A denúncia contabiliza ainda dois casos de remoção extrajudicial por agentes privados, três casos de remoções extrajudiciais promovidas por agentes dos poderes municipais, e duas remoções judiciais por agentes privados.
"O governo e a Justiça dizem que estão retirando as ocupações para acabar com a aglomeração, mas deixam as pessoas na rua. Não faz sentido. É desculpa pra expulsar os mais vulneráveis por interesses imobiliários. Chamamos isso de influências indevidas", argumenta.
A UMMSP e outras organizações fizeram manifestação em frente à prefeitura de São Paulo nesta semana reivindicando abrigo aos moradores sem teto e vítimas de despejos.
Agora, o movimento e outros parceiros se organizam nacionalmente para lançar a campanha "Despejo Zero" nas próximas semanas. O objetivo é pressionar as autoridades nacionais a suspender todas as remoções imediatamente e aprovar legislação que assegure o direito à moradia para a população.

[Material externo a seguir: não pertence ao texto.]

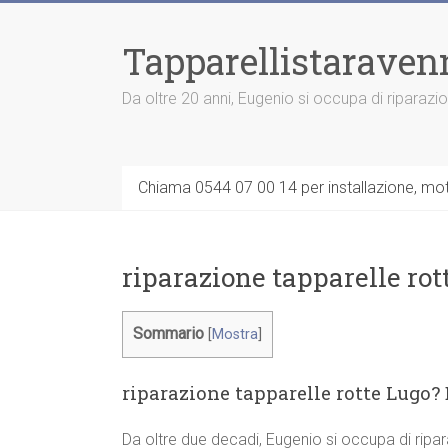
Vai
al
Tapparellistaraven
contenuto
Da oltre 20 anni, Eugenio si occupa di riparazi
Chiama 0544 07 00 14 per installazione, moto
riparazione tapparelle rot
Sommario
[
Mostra
]
riparazione tapparelle rotte Lugo? 
Da oltre due decadi, Eugenio si occupa di ripa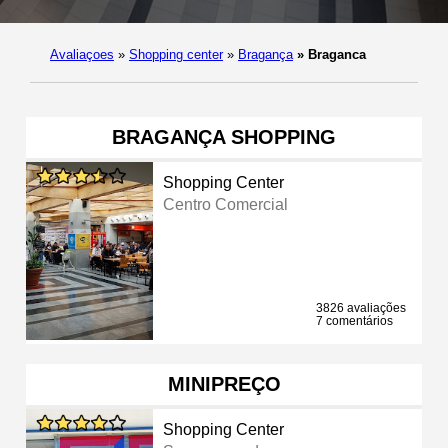
Avaliaçoes
»
Shopping center
»
Bragança
»
Braganca
BRAGANÇA SHOPPING
Shopping Center
Centro Comercial
3826 avaliações
7 comentários
MINIPREÇO
Shopping Center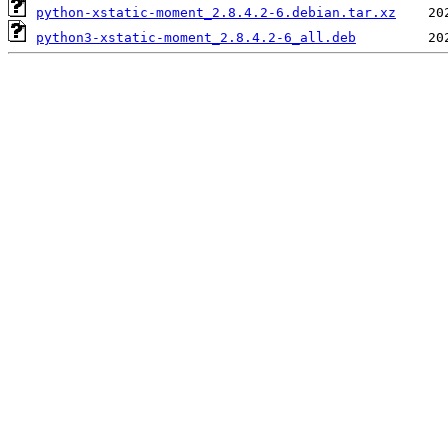
python-xstatic-moment_2.8.4.2-6.debian.tar.xz
python3-xstatic-moment_2.8.4.2-6_all.deb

De acordo com Rolnik, o país está órfão de políticas públicas desde a suspensão do programa "Minha casa, minha vida" porque não há iniciativas a nível municipal e estadual que supram as necessidades habitacionais da população brasileira.
Também integrante da campanha "Despejo Zero", ela espera conseguir influenciar o Congresso a pautar os diversos projetos de lei que preveem proteção aos inquilinos e ocupantes de moradias em meio à onda de covid-19.
"O Brasil já traz de anos o problema da moradia consigo, mas a pandemia destacou ainda mais as consequências infelizes de não se ter uma política de moradia adequada" lamentou Rajagopal da ONU.